In 2021, Intel famously declared its goal to get to zettascale supercomputing by 2027, or scaling today’s Exascale computers by 1,000 times.
Moving forward to 2023, attendees said challenges are scaling up performance even within Exaflops at the Supercomputing 2023 conference, which is being held in Denver.
The move to CPU-GPU architecture has helped scale performance, but other concerns — such as architectural limitations and sustainability issues — are making it difficult to scale performance, officials at Top500 said.
In fact, at the current rate, supercomputers may not reach 10 Exaflops of performance by 2030. Also, the performance growth has fallen off the last couple of years despite new Exascale systems entering the Top500 list.
“Unless we change how we approach computing, our growth in the future can be substantially smaller than they have been in the past,” said Erich Strohmaier, cofounder of Top500, during a press conference.
The end of two fundamental corollaries — Dennard Scaling and Moore’s Law — have created challenges in scaling performance.
“The end of Moore’s Law is coming, there’s no doubt about that,” Strohmaier said.
The number of systems submitted to Top500 has progressively declined since 2017. The average performance of systems has also been declining over the last couple of years.
The slowdown is also related to the inability to grow system sizes due to architectural limitations and sustainability issues.
“Our data centers cannot grow much larger than they are. So we cannot increase the numbers of … CPU sockets,” Strohmaier said.
Optical I/O has been identified as a technology to help reach zettascale. However, a U.S. Department of Energy (DoE) official said that optical I/O was not on their roadmap because of the cost and the energy required to operate optical I/O to connect circuits over short distances at the motherboard level. By comparison, copper is cheap and plentiful.
Average HPC systems also have a longer shelf life. The average age of a Top500 system was about 15 months in 2018-2019 and doubled to 30 months in 2023.
The top seven systems on the November Top500 list have as much performance as the remaining 493. The upcoming systems will create an even bigger divide, with an even higher ratio of performance coming from the top 10 systems.
At the same time, some exciting new Exascale machines will be making their way to the Top500 list. There may be many lead changes as multiple supercomputers come online and are optimized to perform faster.
There are two new systems – Aurora this year and El Capitan next year — that could take the top Top500 positions in the coming years. The systems will scale to two Exaflops.
There were no change in the leader of the Top500 supercomputing list issued this week, with Frontier at Oak Ridge National Laboratory retaining its top spot. The system delivered peak performance at 1.1 Exaflops of performance and remained the only Exascale system on the list.
“I would say that the machine is really stable right now, and it’s performing exceptionally well,” said Lori Diachin, project director for Exascale computing project at the U.S. Department of Energy.

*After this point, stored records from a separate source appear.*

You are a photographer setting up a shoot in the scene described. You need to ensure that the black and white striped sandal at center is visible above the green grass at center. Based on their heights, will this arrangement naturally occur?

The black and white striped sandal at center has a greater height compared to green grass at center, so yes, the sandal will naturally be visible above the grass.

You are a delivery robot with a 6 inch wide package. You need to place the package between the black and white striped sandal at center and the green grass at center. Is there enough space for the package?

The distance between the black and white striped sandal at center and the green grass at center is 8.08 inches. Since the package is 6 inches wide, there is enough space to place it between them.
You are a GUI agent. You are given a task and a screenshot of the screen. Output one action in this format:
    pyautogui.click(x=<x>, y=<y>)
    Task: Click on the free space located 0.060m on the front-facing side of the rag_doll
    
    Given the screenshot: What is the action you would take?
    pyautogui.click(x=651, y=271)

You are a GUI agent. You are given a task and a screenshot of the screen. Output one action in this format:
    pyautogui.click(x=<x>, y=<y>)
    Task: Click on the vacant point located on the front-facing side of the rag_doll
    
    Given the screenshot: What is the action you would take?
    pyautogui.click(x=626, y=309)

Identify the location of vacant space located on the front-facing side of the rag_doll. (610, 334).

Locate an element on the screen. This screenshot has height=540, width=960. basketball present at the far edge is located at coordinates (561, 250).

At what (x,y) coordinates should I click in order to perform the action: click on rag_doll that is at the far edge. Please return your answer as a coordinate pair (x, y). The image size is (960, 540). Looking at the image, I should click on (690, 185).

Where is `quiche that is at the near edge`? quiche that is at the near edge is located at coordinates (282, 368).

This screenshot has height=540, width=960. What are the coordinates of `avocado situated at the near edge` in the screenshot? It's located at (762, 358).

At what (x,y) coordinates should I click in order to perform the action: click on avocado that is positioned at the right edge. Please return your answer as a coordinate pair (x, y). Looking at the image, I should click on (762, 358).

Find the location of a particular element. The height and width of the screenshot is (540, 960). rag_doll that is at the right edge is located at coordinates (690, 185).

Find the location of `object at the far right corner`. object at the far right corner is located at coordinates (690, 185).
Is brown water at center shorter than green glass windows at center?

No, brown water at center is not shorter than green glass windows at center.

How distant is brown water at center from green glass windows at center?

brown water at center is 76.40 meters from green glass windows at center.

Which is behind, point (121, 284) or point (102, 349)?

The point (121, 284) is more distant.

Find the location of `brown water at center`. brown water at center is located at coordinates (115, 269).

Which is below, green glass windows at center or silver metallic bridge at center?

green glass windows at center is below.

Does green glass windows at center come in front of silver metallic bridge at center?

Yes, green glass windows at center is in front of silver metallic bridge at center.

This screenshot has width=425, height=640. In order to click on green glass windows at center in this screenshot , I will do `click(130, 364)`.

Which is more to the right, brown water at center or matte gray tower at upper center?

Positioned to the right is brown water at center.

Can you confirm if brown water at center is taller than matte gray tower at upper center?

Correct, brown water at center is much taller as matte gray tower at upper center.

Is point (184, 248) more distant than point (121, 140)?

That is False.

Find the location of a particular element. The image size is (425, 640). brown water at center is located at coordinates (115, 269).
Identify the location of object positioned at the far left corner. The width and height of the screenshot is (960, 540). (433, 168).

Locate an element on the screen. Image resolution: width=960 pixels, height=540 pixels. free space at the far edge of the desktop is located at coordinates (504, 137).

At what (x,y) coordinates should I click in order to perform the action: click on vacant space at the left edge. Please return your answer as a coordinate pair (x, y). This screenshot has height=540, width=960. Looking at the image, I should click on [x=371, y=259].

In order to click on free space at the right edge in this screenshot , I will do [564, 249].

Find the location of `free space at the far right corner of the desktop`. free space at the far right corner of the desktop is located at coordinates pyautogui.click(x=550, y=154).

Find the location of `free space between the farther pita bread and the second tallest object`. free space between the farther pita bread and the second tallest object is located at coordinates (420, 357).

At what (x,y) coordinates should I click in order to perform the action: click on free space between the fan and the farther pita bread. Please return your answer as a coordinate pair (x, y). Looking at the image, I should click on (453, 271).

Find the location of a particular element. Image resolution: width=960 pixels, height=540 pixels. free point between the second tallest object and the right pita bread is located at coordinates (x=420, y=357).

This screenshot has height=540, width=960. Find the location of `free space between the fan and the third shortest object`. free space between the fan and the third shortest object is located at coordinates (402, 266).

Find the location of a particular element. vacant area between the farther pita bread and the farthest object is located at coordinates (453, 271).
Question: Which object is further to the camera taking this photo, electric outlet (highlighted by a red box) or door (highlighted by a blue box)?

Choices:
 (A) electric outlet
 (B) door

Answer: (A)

But Frontier could soon be replaced by the second-fastest system, Aurora, installed at Argonne National Laboratory. It delivered a performance of 585.34 petaflops and has been partially benchmarked. The system has Intel 4th Gen Xeon server chips called Sapphire Rapids CPUs and Data Center GPU Max chips called Ponte Vecchio.

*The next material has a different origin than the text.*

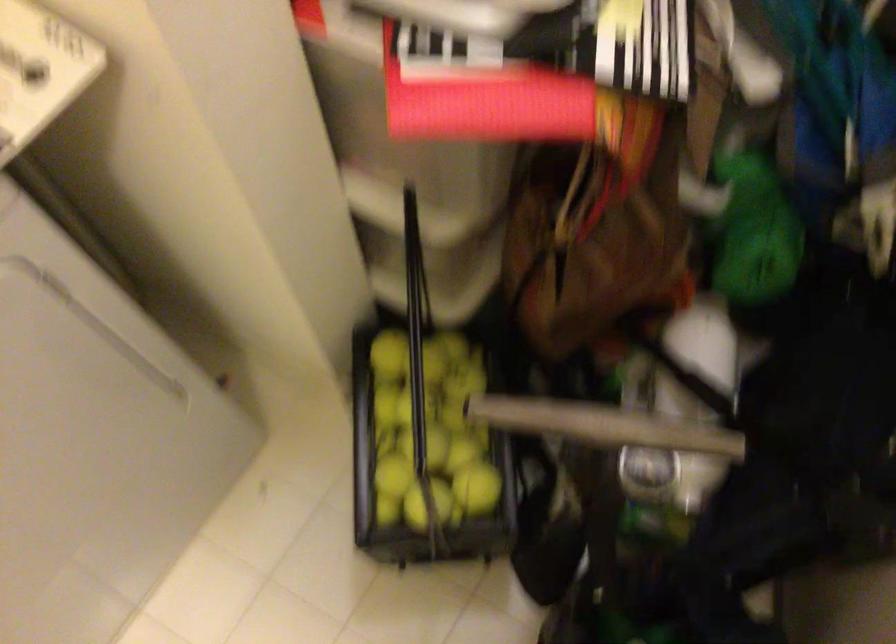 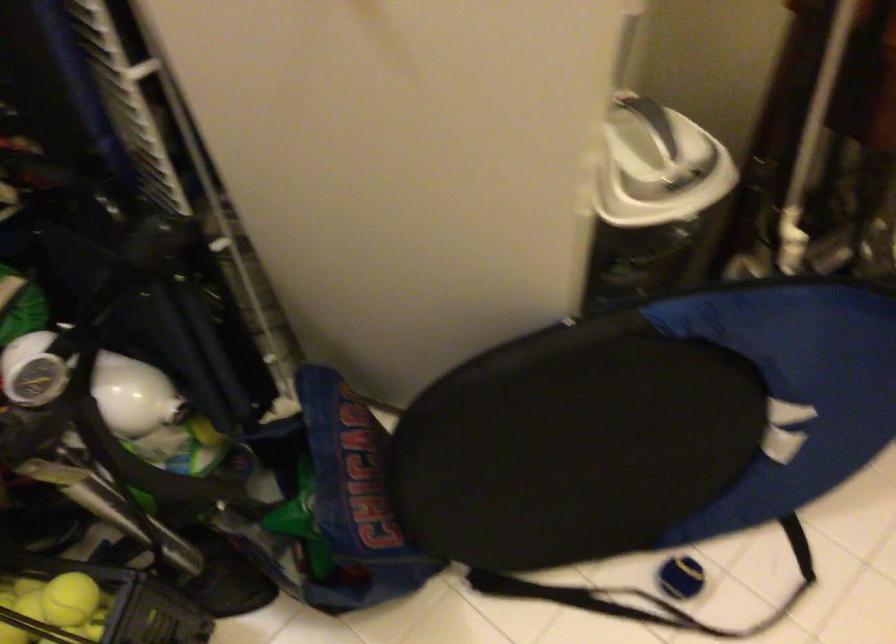 Question: The camera is either moving clockwise (left) or counter-clockwise (right) around the object. The first image is from the beginning of the video and the second image is from the end. Is the camera moving left or right when shooting the video?

Choices:
 (A) Left
 (B) Right

Answer: (A)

Argonne submitted benchmarks for half the system size, and its performance will only go up when fully benchmarked, said Erich Strohmaier, cofounder of Top500.
“It’s questionable if Frontier will stay the number one system for much longer,” Strohmaier said.
Diachin’s team has had limited access to the system since July and is seeing great performance.
“We’re really looking forward to getting full access to that system, hopefully later this month,” Diachin said.
The third Exascale supercomputer, El Capitan, will be deployed in mid to late 2024 at the Lawrence Livermore National Laboratory.
The system will likely take the top spot on Top500 when the benchmark is released, but it is not sure when that will happen.
“There’ll be a brief early science period for that machine before it’s turned over to classified use for stockpile stewardship for the NSA,” Diachin said.
Additionally, many Top500 class Exaflop systems may be in plain sight, especially in cloud facilities of vendors who have not bothered to submit the results. Google’s A3 supercomputer can accommodate up to 26,000 Nvidia H100 GPUs but has not submitted any results.
But one submission, Microsoft’s Azure AI supercomputer called Eagle, unexpectedly landed in the third spot of this year’s Top500, and Nvidia’s bare metal Eos was in the ninth spot.
A past contributor, China, has gone off the map and isn’t submitting results to Top500. One submission for the Gordon Bell awards is a Chinese Exascale system, but there were no submissions of the system’s performance to the Top500.
Beyond raw horsepower, DoE’s Diachin is also trying new ways to scale performance within the current hardware limitations.
One such idea is using mixed precision and a wider implementation of accelerated computing. Also, DoE is looking at incorporating AI into large multiphysics models and enveloping that into classical computing to reach faster results.
“From our perspective, one of the things we’re really looking toward is some of these algorithmic improvements and broader incorporation of those kinds of technologies to accelerate applications while keeping the power footprint manageable,” Diachin said.
Many labs are also looking at their old code written in languages like Fortran 77 and rewriting and recompiling it for accelerated computing environments.
This approach “will help future-proof many of these codes by extracting layers that are specific to different kinds of hardware and allowing them to be more performance portable with less work,” Diachin said.
Hardware and algorithmic improvements gave performance improvements mostly in the 200x to 300x range and “as much as even several 1000 times improvement,” Diachin said.
The labs typically rely on E4S, or Extreme-scale Scientific Software, comprising debugging, runtime, math, visualization, and compression tools. It has more than 115 packages and is being pushed out to academia, scientific organizations, and other U.S. government agencies.